Vous n’étiez pas en télétravail?

Il était important que je sois à proximité des équipes, que je prenne le pouls du terrain.

Concrètement, quelle était la nature de votre travail?

Les consignes changeaient beaucoup. Je m’assurais qu’elles soient diffusées aux équipes, qu’elles soient comprises et qu’on ait les moyens de les mettre en application que ce soit en quantité d’équipements de protection, en réduction de déplacement du personnel. Il fallait aussi organiser les ressources de manière équitable alors qu’on vivait une grosse crise avec des soignants qui étaient en congé de maladie.

Comment faisiez-vous pour répondre aux familles en détresse qui perdaient des proches et au personnel inquiet?

On se concentre sur le moment présent une heure à la fois. Quand on est en période de crise, l’après-midi semble parfois loin. La situation a été souvent difficile. Tout ce qui était sur le bureau était important, mais j’y allais avec ce qui était urgent et tout ce qui touchait la sécurité était la priorité numéro un.

Que voulez-vous dire par sécurité?

Il fallait éviter la contamination, car ce sont des vies qui sont en jeu, celles des résidents et des employés. On a appris à vivre avec ce virus alors qu’on était dans la pandémie. Nous n’avons pas eu beaucoup de recul pour nous préparer et tout mettre en place, peu importe l’ampleur. On a appris au fur et à mesure et on apprend encore.

Vous parlez d’apprentissage, pouvez-vous nous en donner un exemple?

Après la première vague, on s’est demandé comment se préparer à la deuxième vague et ne pas vivre les mêmes erreurs. On avait appris que si on sortait rapidement les usagers positifs lorsqu’il y a de la transmission, on gardait le milieu froid. On savait aussi que les zones chaudes nécessitaient une organisation très exigeante. On devait avoir du personnel dédié et un environnement physique adapté. On a décidé alors de ne pas avoir de zones chaudes dans tous les CHSLD et on en a centralisé une à Laurendeau. Tous les cas positifs de n’importe quel autre établissement étaient transférés dans cette unité.

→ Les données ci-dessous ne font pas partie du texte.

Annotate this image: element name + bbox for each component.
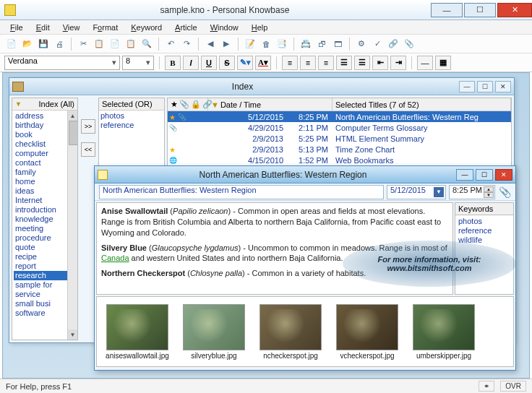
article-max-button[interactable]: ☐ [476, 169, 493, 181]
menu-help[interactable]: Help [246, 22, 274, 33]
article-close-button[interactable]: ✕ [495, 169, 512, 181]
thumbnail[interactable]: umberskipper.jpg [409, 304, 479, 360]
remove-keyword-button[interactable]: << [81, 142, 95, 157]
article-keyword-item[interactable]: photos [458, 217, 510, 226]
menu-article[interactable]: Article [169, 22, 203, 33]
maximize-button[interactable]: ☐ [464, 3, 496, 17]
link-icon[interactable]: 🔗 [386, 37, 400, 51]
menu-format[interactable]: Format [87, 22, 124, 33]
main-toolbar: 📄 📂 💾 🖨 ✂ 📋 📄 📋 🔍 ↶ ↷ ◀ ▶ 📝 🗑 📑 📇 🗗 🗖 ⚙ … [0, 35, 532, 53]
minimize-button[interactable]: — [431, 3, 463, 17]
scroll-thumb[interactable] [69, 121, 77, 145]
thumbnail[interactable]: aniseswallowtail.jpg [103, 304, 172, 360]
hr-button[interactable]: — [417, 56, 433, 70]
selected-list[interactable]: photosreference [99, 111, 164, 131]
new-icon[interactable]: 📄 [4, 37, 19, 51]
font-dropdown[interactable]: Verdana ▾ [4, 56, 120, 70]
nav-fwd-icon[interactable]: ▶ [219, 37, 233, 51]
index-header[interactable]: ▼ Index (All) [12, 98, 77, 111]
date-col-header[interactable]: ▼ Date / Time [208, 98, 332, 111]
numbers-button[interactable]: ☰ [354, 56, 370, 70]
paste-icon[interactable]: 📄 [108, 37, 122, 51]
format-toolbar: Verdana ▾ 8 ▾ B I U S ✎▾ A▾ ≡ ≡ ≡ ☰ ☰ ⇤ … [0, 53, 532, 72]
thumbnails-strip[interactable]: aniseswallowtail.jpgsilveryblue.jpgnchec… [96, 296, 514, 367]
index-min-button[interactable]: — [459, 81, 475, 92]
icons-col-header[interactable]: ★ 📎 🔒 🔗 [168, 98, 208, 111]
thumbnail[interactable]: silveryblue.jpg [179, 304, 249, 360]
canada-link[interactable]: Canada [101, 254, 129, 262]
selected-keyword-item[interactable]: reference [100, 121, 163, 130]
app-icon [4, 4, 16, 16]
delete-icon[interactable]: 🗑 [259, 37, 273, 51]
attach-icon[interactable]: 📎 [402, 37, 416, 51]
table-button[interactable]: ▦ [435, 56, 451, 70]
menu-file[interactable]: File [4, 22, 29, 33]
undo-icon[interactable]: ↶ [163, 37, 178, 51]
scroll-up-icon[interactable]: ▲ [68, 111, 77, 121]
selected-header[interactable]: Selected (OR) [99, 98, 164, 111]
table-row[interactable]: 2/9/20135:25 PMHTML Element Summary [168, 133, 511, 144]
time-input[interactable]: 8:25 PM ▲▼ [449, 185, 495, 199]
index-icon[interactable]: 📇 [299, 37, 313, 51]
table-row[interactable]: 🌐4/15/20101:52 PMWeb Bookmarks [168, 155, 511, 165]
article-titlebar[interactable]: North American Butterflies: Western Regi… [95, 166, 515, 183]
outdent-button[interactable]: ⇤ [372, 56, 388, 70]
article-keyword-item[interactable]: reference [458, 226, 510, 236]
save-icon[interactable]: 💾 [36, 37, 51, 51]
options-icon[interactable]: ⚙ [354, 37, 369, 51]
article-keyword-item[interactable]: wildlife [458, 236, 510, 245]
highlight-button[interactable]: ✎▾ [237, 56, 253, 70]
scroll-down-icon[interactable]: ▼ [68, 329, 77, 340]
title-input[interactable]: North American Butterflies: Western Regi… [99, 185, 384, 199]
underline-button[interactable]: U [201, 56, 217, 70]
article-min-button[interactable]: — [456, 169, 473, 181]
menu-view[interactable]: View [57, 22, 86, 33]
print-icon[interactable]: 🖨 [52, 37, 66, 51]
find-icon[interactable]: 🔍 [140, 37, 154, 51]
index-titlebar[interactable]: Index — ☐ ✕ [9, 78, 514, 95]
add-keyword-button[interactable]: >> [81, 119, 95, 134]
date-input[interactable]: 5/12/2015 ▼ [387, 185, 446, 199]
cut-icon[interactable]: ✂ [76, 37, 90, 51]
menu-window[interactable]: Window [205, 22, 244, 33]
calendar-dropdown-icon[interactable]: ▼ [434, 187, 444, 197]
align-center-button[interactable]: ≡ [300, 56, 316, 70]
close-button[interactable]: ✕ [497, 3, 532, 17]
copy-icon[interactable]: 📋 [92, 37, 106, 51]
menu-edit[interactable]: Edit [30, 22, 56, 33]
nav-back-icon[interactable]: ◀ [203, 37, 218, 51]
italic-button[interactable]: I [183, 56, 199, 70]
time-spinner[interactable]: ▲▼ [484, 186, 494, 198]
paste-special-icon[interactable]: 📋 [124, 37, 138, 51]
fontcolor-button[interactable]: A▾ [255, 56, 271, 70]
thumbnail[interactable]: ncheckerspot.jpg [256, 304, 325, 360]
index-max-button[interactable]: ☐ [477, 81, 493, 92]
redo-icon[interactable]: ↷ [179, 37, 194, 51]
selected-keyword-item[interactable]: photos [100, 111, 163, 121]
fontsize-dropdown[interactable]: 8 ▾ [122, 56, 154, 70]
cascade-icon[interactable]: 🗗 [314, 37, 329, 51]
table-row[interactable]: ★2/9/20135:13 PMTime Zone Chart [168, 144, 511, 155]
star-icon: ★ [171, 100, 178, 109]
titles-col-header[interactable]: Selected Titles (7 of 52) [332, 98, 511, 111]
menu-keyword[interactable]: Keyword [125, 22, 168, 33]
bold-button[interactable]: B [165, 56, 181, 70]
new-article-icon[interactable]: 📝 [243, 37, 257, 51]
article-body[interactable]: Anise Swallowtail (Papilio zelicaon) - C… [96, 202, 453, 295]
copy-article-icon[interactable]: 📑 [275, 37, 289, 51]
open-icon[interactable]: 📂 [20, 37, 35, 51]
tile-icon[interactable]: 🗖 [330, 37, 345, 51]
table-row[interactable]: 📎4/29/20152:11 PMComputer Terms Glossary [168, 122, 511, 133]
table-row[interactable]: ★📎5/12/20158:25 PMNorth American Butterf… [168, 111, 511, 122]
scrollbar[interactable]: ▲ ▼ [67, 111, 77, 340]
spellcheck-icon[interactable]: ✓ [370, 37, 385, 51]
indent-button[interactable]: ⇥ [390, 56, 406, 70]
bullets-button[interactable]: ☰ [336, 56, 352, 70]
strike-button[interactable]: S [219, 56, 235, 70]
article-keyword-list[interactable]: photosreferencewildlife [455, 215, 514, 295]
thumbnail[interactable]: vcheckerspot.jpg [332, 304, 402, 360]
align-right-button[interactable]: ≡ [318, 56, 334, 70]
attachment-icon[interactable]: 📎 [498, 185, 511, 199]
index-close-button[interactable]: ✕ [495, 81, 511, 92]
align-left-button[interactable]: ≡ [282, 56, 298, 70]
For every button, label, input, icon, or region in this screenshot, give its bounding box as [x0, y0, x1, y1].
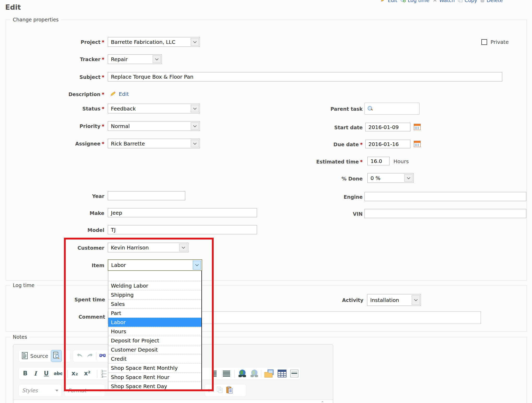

Vous êtes originaire du Liban qui a connu une guerre civile qui a marqué les esprits. Avez-vous vu des similitudes avec la pandémie?

Il y avait certains jours où des souvenirs me revenaient. Certaines émotions étaient semblables. Quand on vit une guerre civile, on est en état de survie et avec la première vague c’était un peu la même chose. On allait à l’essentiel pour essayer de passer à travers la crise.

Mais ce qui ressemblait le plus, c’était la solidarité que nous avons vécue entre collègues, entre humains. J’ai ressenti un vent d’amour que je n’avais jamais vu en temps normal. C’était un levier très important qui nous a aidés pour passer au travers.

Après une année aussi intense, quel est la leçon majeure que vous avez tiré?

Quand on regarde ce qu’on a vécu, on trouve que la vie est fragile et des réflexes qu’on avait tenus pour acquis ne feront peut-être plus partie de notre vie quotidienne.

Ce que je retiens, c’est la capacité d’adaptation de l’humain. Elle est exceptionnelle. Dans ces circonstances, on a pu trouver d’autres façons de se saluer. Partout, maintenant dans les CHSLD, les gens travaillent avec des masques et on sait que pour les personnes âgées le sourire est important quand ils nous regardent, alors on a appris à sourire avec les yeux.

Honneurs

Deux autres femmes honorées comme ambassadrice du secteur de la santé du CIUSSS du Nord-de-l’Île-de-Montréal, Cathy Dresdell, directrice adjointe des services médicaux et généraux de première ligne, et Dre Stéphanie Raymond Carrier, directrice adjointe des services professionnels.